→ Exercise brief:
An exact copy of the listing is required.

====

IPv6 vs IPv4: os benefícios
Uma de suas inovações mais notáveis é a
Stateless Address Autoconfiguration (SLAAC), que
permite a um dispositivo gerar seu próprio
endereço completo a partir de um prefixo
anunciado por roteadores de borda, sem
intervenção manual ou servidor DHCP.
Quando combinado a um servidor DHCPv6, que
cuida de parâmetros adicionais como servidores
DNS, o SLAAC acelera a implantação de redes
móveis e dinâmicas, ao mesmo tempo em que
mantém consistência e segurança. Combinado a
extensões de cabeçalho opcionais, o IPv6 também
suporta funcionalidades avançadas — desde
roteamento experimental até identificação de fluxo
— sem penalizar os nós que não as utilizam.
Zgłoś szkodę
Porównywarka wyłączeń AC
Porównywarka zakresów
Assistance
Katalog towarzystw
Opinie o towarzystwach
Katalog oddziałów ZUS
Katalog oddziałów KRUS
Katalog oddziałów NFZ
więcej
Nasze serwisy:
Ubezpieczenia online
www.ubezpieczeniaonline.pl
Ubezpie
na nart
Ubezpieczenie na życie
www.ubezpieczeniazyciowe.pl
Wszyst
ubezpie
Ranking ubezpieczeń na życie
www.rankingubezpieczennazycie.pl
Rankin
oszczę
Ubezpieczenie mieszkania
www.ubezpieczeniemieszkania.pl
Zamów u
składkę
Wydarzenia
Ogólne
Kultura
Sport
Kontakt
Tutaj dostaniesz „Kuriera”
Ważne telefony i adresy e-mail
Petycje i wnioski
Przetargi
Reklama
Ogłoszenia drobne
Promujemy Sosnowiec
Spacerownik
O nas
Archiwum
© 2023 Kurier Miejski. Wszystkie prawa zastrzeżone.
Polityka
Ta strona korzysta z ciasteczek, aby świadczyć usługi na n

====

→ Output for this exercise:
IPv6 vs IPv4: os benefícios
Uma de suas inovações mais notáveis é a
Stateless Address Autoconfiguration (SLAAC), que
permite a um dispositivo gerar seu próprio
endereço completo a partir de um prefixo
anunciado por roteadores de borda, sem
intervenção manual ou servidor DHCP.
Quando combinado a um servidor DHCPv6, que
cuida de parâmetros adicionais como servidores
DNS, o SLAAC acelera a implantação de redes
móveis e dinâmicas, ao mesmo tempo em que
mantém consistência e segurança. Combinado a
extensões de cabeçalho opcionais, o IPv6 também
suporta funcionalidades avançadas — desde
roteamento experimental até identificação de fluxo
— sem penalizar os nós que não as utilizam.
Zgłoś szkodę
Porównywarka wyłączeń AC
Porównywarka zakresów
Assistance
Katalog towarzystw
Opinie o towarzystwach
Katalog oddziałów ZUS
Katalog oddziałów KRUS
Katalog oddziałów NFZ
więcej
Nasze serwisy:
Ubezpieczenia online
www.ubezpieczeniaonline.pl
Ubezpie
na nart
Ubezpieczenie na życie
www.ubezpieczeniazyciowe.pl
Wszyst
ubezpie
Ranking ubezpieczeń na życie
www.rankingubezpieczennazycie.pl
Rankin
oszczę
Ubezpieczenie mieszkania
www.ubezpieczeniemieszkania.pl
Zamów u
składkę
Wydarzenia
Ogólne
Kultura
Sport
Kontakt
Tutaj dostaniesz „Kuriera”
Ważne telefony i adresy e-mail
Petycje i wnioski
Przetargi
Reklama
Ogłoszenia drobne
Promujemy Sosnowiec
Spacerownik
O nas
Archiwum
© 2023 Kurier Miejski. Wszystkie prawa zastrzeżone.
Polityka
Ta strona korzysta z ciasteczek, aby świadczyć usługi na n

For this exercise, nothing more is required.